US Protectionism Tops TPP Demise as Threat to APAC Growth

The rising possibility that the US will shift towards trade protectionism – beyond the likely collapse of the Trans-Pacific Partnership (TPP) – has become a credible downside risk to the economic outlook for the Asia-Pacific (APAC) region, says Fitch Ratings.

There is a growing risk that APAC economies will be negatively affected by a US shift toward trade protectionism. President Donald Trump has threatened to label China a currency manipulator and to place large tariffs on Chinese imports, and has criticised the US-Korea FTA. Some Republicans are also pushing for tax reforms that would impose a levy on US imports from all countries. Fitch would expect China to respond with counter-measures including, but not necessarily limited to, tariffs on US imports. A ‘trade war’ would have adverse spillovers for APAC economies, particularly those that are closely connected to regional supply chains and that are most dependent on exports.

We believe this could potentially be more relevant to the APAC economic outlook than US withdrawal from TPP. The TPP, had it been implemented, would have set important foundations for economic integration in APAC, and delivered a significant long-term boost to some economies. That said, US Congressional approval of the TPP was unlikely even before President Trump’s formal withdrawal this week; TPP was not directly factored into Fitch’s baseline growth forecasts or ratings. We also did not view the agreement as a potential game-changer for members’ short-term economic prospects.

The TPP would have lowered tariffs among its 12 member countries. It also aimed to address other wide-ranging barriers to trade by setting rules governing intellectual property rights, business competition policies – including those related to state-owned enterprises and public procurement policies – and labour standards. The TPP therefore had the potential to help drive structural reforms that could have raised productivity and lifted foreign investment in a number of economies, particularly those with weaker business environments.

Various studies suggested that Vietnam would have been among the biggest beneficiaries of TPP. One study by the US-based Peterson Institute estimates that it would have delivered an 8% boost to Vietnam’s GDP by 2030 – relative to the baseline. Malaysia and Singapore were also expected to be significant beneficiaries – because of their export exposure to TPP members – while Japan was expected to benefit from the agreement serving as a catalyst for domestic structural reform, particularly in the agricultural sector, under the third arrow of Abenomics.

Member countries will miss out on potential benefits, but non-participants will be spared the potentially damaging effects that could have ensued from trade and investment being diverted to TPP participants. China, Indonesia, the Philippines and Thailand were notable non-participants in APAC, although some may have come under pressure to join later on (Indonesia had recently signalled an eagerness to join at TPP’s outset).
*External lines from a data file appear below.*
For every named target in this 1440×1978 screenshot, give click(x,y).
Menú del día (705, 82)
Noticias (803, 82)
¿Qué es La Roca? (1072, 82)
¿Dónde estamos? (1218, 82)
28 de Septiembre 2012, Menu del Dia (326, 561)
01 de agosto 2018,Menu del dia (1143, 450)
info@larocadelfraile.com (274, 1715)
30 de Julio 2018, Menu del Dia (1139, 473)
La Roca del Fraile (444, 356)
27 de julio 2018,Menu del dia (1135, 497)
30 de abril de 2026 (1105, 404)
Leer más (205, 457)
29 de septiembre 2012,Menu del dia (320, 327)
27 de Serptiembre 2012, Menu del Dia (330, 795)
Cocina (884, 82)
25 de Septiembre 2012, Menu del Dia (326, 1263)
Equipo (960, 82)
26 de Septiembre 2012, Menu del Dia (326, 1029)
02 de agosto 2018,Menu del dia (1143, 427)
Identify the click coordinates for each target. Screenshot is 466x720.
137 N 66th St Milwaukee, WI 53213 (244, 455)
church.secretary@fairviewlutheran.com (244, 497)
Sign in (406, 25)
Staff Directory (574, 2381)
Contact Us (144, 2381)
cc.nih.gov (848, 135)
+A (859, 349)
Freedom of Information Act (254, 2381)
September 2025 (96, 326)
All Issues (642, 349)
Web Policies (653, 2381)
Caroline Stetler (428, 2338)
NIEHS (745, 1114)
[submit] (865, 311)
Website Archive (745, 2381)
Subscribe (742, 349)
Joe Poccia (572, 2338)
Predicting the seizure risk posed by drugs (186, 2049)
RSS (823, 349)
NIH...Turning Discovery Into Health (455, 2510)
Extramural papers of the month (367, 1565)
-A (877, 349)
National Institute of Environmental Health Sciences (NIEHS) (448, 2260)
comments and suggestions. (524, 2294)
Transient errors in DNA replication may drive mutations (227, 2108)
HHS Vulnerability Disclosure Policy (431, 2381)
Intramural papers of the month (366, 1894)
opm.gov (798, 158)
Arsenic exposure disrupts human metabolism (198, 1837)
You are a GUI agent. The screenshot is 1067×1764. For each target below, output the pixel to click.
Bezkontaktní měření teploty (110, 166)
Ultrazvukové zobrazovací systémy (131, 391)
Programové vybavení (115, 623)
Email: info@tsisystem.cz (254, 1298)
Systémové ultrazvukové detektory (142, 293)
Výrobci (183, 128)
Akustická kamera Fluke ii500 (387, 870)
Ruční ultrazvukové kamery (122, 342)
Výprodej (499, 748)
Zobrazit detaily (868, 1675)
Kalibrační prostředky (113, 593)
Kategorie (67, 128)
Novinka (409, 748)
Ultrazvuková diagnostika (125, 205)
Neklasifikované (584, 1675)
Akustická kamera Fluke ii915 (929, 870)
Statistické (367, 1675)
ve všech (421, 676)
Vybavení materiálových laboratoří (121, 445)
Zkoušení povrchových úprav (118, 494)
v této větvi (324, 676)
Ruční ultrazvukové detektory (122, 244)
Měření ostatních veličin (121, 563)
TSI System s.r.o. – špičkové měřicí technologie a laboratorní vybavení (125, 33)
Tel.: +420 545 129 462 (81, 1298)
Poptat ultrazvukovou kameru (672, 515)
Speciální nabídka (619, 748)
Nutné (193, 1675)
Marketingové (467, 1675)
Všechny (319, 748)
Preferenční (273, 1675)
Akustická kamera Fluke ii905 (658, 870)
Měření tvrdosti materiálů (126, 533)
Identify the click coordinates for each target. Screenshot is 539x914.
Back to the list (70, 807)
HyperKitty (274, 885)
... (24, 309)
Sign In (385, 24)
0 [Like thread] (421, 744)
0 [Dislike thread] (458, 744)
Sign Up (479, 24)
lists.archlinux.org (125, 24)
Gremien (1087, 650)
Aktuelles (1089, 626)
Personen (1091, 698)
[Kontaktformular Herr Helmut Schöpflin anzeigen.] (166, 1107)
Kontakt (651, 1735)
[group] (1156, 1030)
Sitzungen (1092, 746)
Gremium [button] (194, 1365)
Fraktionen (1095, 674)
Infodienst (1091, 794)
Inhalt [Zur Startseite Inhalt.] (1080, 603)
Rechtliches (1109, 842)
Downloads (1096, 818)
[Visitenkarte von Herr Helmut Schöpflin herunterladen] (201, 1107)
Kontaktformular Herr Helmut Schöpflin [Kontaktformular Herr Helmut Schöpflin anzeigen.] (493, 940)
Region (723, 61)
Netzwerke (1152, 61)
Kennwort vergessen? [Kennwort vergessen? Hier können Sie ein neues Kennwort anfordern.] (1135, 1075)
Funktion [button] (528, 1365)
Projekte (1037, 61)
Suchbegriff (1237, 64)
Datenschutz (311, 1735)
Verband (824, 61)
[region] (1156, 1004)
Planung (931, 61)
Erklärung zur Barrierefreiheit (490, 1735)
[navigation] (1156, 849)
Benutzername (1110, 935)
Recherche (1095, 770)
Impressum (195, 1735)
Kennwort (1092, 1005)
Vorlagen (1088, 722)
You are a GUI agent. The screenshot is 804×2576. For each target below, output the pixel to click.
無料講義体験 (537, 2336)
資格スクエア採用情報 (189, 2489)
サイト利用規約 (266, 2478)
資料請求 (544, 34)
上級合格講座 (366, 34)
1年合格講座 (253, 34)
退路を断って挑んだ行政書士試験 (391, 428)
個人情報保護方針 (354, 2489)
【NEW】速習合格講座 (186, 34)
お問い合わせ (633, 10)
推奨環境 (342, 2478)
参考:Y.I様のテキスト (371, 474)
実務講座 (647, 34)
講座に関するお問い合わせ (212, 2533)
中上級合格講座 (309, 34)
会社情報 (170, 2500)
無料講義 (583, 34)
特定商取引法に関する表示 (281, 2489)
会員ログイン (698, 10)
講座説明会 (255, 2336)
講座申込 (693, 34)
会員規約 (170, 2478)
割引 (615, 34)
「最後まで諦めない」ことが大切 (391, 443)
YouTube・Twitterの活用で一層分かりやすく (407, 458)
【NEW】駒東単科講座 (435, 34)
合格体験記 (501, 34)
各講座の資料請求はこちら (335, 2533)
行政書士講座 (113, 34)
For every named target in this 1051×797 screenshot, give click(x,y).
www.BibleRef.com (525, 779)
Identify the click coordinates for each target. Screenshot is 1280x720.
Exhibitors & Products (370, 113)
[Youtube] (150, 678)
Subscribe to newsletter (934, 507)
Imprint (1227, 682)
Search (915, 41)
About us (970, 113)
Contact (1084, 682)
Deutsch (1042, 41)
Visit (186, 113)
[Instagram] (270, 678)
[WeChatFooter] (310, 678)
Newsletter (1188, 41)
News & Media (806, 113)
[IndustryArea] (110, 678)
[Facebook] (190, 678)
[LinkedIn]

China is pushing its own Regional Comprehensive Economic Partnership (RCEP) as an alternative to the TPP. However, of the other participants – ASEAN, Japan, India and Korea – ASEAN and Korea already have free trade agreements (FTA) with China. Moreover, with its narrow focus on tariffs, the RCEP is unlikely to be the catalyst for structural reform that TPP could have been. Furthermore, it is unclear to what extent RCEP, without the participation of the US and its strong import demand, can replicate the same boost to regional economic growth prospects that was expected under TPP.